Tuesday, November 28

Fact Or Crap? - CDP Edition. (Volume 3)

Fact Or Crap? CDP Edition.

Gather 'round, now. Here's how you play 'Fact Or Crap? - CDP Edition.'

I'm going to tell you 10 interesting and odd facts about myself (or boring and pompous, depending on what your opinion of me as a person is). You are going to decide which one or many of them is a lie, and let me know in the comments section. After a day or two, I'll reveal the answer(s) and give mad props and respek to the winner. Simple as that.

If you want a reminder, here's the wildly successful Volume One and Volume Two.

If you recall from the resulting flamewar, Volume One and Two had no lies whatsoever in either set. This time, however, I promise you that there is a lie somewhere amongst the following ten facts.

And away we go.

1. I have only lost one game of Air Hockey in my life, dating back to December of 1994. My current winning streak has lasted hundreds of games and over 12 years. I might be the greatest player of all time and not even know it. I've destroyed men and women of all ages, in multiple states and of multiple cultures. I back down from nobody.

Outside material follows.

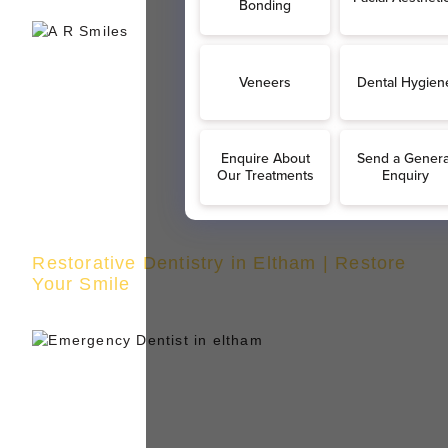
Restorative Dentistry in Eltham | Restore
Your Smile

By the way, I have an open challenge policy, 24/7. If you ever see me in a bar, I'll be ready to throw down at a moment's notice.

2. Speaking of streaks, I haven't thrown up in well over 3 years. I'm pretty proud of that.

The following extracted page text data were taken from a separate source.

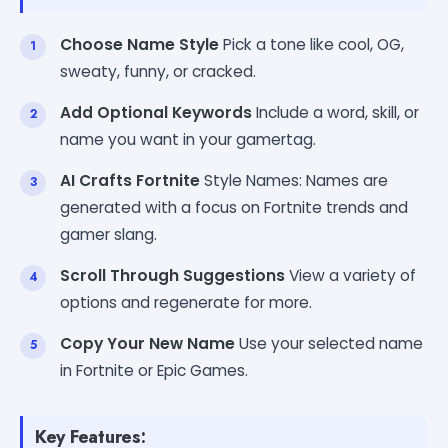
Choose Name Style
Pick a tone like cool, OG,
sweaty, funny, or cracked.
Add Optional Keywords
Include a word, skill, or
name you want in your gamertag.
AI Crafts Fortnite
Style Names: Names are
generated with a focus on Fortnite trends and
gamer slang.
Scroll Through Suggestions
View a variety of
options and regenerate for more.
Copy Your New Name
Use your selected name
in Fortnite or Epic Games.
Key Features:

My last vomit came in September of 2002, shortly after me and the Missus moved in together. I was quite certain she was all set to move back out.

3. I've been thrown out of the world-famous Harrod's department store in London. (I was later welcomed back in after an apology; apparently they didn't realize who I was.)

I then spent 35 pounds on a stuffed animal that was smaller than my fist. Why was I thrown out?

Not tellin'.

4. By the Missus' calculation, I've broken at least 8 of the 10 commandments in my life. Maybe more. Being raised Catholic, I've been well aware of my unavoidable trip to Hell for years now.

5. When I was a teenager, I outran the police in my 1986 Buick Somerset and escaped.

I was being followed by a squad car at around 2am, in the middle of nowhere after dropping off the Missus one night. I was speeding like crazy, and ran past him hiding in a median. Being broke and surly at the time, I wanted to see if I knew the back roads of Winchester, Wisconsin better than the Officer did. I got about a quarter mile ahead of him as he hit his lights, quickly turning a corner and flooring it.

After some weaving in the darkness and eventually killing my lights by a lush forest, I saw him go by, completely unaware of where I was. I simply doubled back and went home ticketless.

I consider it one of the dumbest things I've ever done, and I beg of you never to try it. When cops pull guns on you, pants get crapped and hearts get broken.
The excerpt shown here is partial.